Im August 2022 verunfallte ein Mann und meldete in der Folge gesundheitliche Beschwerden bei seiner Unfallversicherung, der Zürich Versicherungs-Gesellschaft AG. Diese stellte ihre Leistungen – darunter Taggelder – spätestens per April 2024 ein. Sie begründete dies damit, dass kein ausreichender Zusammenhang zwischen dem Unfall und den weiterhin geklagten Beschwerden bestehe.
Das Sozialversicherungsgericht des Kantons Zürich bestätigte im April 2026 diese Haltung der Versicherung. Es prüfte den Fall eingehend und kam zum Schluss, dass der Unfall vom August 2022 als leicht einzustufen sei. Selbst wenn man einen Zusammenhang zwischen dem Unfall und den psychischen oder körperlich nicht nachweisbaren Beschwerden des Mannes annähme, wären die rechtlich erforderlichen Voraussetzungen für weitere Leistungen nicht erfüllt. Die Einstellung der Zahlungen sei daher rechtmässig gewesen.

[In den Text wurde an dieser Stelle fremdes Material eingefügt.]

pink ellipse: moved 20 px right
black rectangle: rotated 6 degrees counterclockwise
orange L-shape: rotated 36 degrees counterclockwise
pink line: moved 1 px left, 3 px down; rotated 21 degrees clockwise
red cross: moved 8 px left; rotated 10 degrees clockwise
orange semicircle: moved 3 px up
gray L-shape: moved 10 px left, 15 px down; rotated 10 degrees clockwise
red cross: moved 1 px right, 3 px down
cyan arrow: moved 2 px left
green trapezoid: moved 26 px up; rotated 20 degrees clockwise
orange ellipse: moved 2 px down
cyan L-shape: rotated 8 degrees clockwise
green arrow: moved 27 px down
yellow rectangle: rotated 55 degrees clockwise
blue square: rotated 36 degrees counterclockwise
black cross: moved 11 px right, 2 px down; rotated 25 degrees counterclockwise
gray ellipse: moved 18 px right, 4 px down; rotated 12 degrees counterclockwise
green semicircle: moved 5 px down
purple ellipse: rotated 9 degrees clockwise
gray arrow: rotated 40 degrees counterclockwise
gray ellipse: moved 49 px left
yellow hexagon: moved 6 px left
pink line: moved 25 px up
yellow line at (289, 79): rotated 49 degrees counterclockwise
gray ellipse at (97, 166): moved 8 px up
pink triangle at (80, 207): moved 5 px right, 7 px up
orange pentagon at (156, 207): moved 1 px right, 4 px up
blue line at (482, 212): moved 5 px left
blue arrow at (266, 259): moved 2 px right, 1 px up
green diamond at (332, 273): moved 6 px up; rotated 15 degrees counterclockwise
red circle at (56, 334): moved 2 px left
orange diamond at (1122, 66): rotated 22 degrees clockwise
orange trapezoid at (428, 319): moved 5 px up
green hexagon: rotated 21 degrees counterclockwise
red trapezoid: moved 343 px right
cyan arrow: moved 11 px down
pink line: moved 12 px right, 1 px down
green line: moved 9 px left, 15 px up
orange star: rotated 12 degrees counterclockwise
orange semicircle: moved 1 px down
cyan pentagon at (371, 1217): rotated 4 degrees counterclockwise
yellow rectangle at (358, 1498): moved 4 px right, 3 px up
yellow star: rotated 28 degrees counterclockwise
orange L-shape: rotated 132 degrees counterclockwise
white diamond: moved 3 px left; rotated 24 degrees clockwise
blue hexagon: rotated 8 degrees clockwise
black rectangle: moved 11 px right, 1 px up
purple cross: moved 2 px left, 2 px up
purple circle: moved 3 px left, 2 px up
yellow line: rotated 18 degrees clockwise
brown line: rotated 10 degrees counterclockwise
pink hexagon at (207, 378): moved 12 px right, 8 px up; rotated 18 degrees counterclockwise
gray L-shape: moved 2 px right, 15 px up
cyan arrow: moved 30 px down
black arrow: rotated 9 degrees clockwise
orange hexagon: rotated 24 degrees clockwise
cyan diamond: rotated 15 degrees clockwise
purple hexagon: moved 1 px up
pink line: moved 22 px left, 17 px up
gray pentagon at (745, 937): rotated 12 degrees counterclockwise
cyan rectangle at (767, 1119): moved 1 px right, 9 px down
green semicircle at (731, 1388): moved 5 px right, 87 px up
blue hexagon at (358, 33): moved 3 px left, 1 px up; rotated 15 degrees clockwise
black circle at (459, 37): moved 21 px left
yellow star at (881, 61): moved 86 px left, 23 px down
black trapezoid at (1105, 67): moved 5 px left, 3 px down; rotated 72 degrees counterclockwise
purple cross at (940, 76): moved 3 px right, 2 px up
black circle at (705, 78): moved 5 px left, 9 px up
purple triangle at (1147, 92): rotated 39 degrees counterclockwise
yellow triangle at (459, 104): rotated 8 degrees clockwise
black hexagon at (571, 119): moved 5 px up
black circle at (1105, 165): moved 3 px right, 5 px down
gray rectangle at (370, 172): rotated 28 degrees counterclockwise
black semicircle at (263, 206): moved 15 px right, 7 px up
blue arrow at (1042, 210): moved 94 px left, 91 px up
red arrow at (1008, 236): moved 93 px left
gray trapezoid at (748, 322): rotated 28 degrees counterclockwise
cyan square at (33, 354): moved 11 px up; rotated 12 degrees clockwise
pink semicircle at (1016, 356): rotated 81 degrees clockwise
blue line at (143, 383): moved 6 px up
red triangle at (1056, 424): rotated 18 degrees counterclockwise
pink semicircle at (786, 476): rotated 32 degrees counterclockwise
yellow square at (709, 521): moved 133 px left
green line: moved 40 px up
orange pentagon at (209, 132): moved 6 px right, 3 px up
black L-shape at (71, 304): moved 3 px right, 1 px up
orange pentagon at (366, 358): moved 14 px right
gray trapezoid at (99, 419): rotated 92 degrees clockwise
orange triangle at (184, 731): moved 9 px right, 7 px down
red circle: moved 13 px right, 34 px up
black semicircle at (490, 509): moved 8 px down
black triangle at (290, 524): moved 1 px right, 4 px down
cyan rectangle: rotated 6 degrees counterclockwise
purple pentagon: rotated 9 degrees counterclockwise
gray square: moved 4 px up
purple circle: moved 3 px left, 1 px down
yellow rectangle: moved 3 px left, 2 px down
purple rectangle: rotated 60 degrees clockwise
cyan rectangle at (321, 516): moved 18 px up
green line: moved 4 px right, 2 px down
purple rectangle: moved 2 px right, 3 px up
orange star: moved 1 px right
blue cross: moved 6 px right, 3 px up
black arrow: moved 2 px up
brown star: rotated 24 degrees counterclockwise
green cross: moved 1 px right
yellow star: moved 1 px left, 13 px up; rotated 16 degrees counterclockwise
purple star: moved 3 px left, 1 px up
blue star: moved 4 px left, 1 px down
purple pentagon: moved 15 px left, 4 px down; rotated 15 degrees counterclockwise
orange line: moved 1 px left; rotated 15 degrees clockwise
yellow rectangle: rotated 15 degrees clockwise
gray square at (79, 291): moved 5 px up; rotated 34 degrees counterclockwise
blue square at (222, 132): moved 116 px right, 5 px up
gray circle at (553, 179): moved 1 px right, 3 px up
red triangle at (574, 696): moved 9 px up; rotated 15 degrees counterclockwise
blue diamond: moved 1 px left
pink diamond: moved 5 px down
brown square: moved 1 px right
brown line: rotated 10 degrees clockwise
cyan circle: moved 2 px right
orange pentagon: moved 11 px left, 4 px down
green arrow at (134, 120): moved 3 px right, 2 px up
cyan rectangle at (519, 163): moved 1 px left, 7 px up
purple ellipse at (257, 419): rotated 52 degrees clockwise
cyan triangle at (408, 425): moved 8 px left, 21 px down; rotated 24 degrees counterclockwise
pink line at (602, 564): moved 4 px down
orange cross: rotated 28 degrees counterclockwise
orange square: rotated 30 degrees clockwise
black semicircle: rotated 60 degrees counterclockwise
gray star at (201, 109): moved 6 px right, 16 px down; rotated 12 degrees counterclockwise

Der Verunfallte zog den Fall ans Bundesgericht weiter. Dort scheiterte er jedoch bereits an einer formalen Hürde: Seine Eingabe war nicht ausreichend begründet. Es genügt nicht, einfach die eigene Sichtweise des Unfallhergangs zu schildern oder pauschal zu behaupten, das vorinstanzliche Urteil sei falsch. Wer vor Bundesgericht klagt, muss konkret aufzeigen, welche Rechtsnormen das untere Gericht verletzt haben soll – das unterliess der Mann in seinem Schreiben.
Das Bundesgericht trat deshalb auf die Eingabe nicht ein, ohne sie inhaltlich zu prüfen. Ausnahmsweise wurden dem Mann keine Verfahrenskosten auferlegt. Gleichzeitig hielt das Gericht fest, dass bei einer ähnlich mangelhaften Begründung in einem künftigen Verfahren nicht mehr mit dieser Ausnahme gerechnet werden dürfe.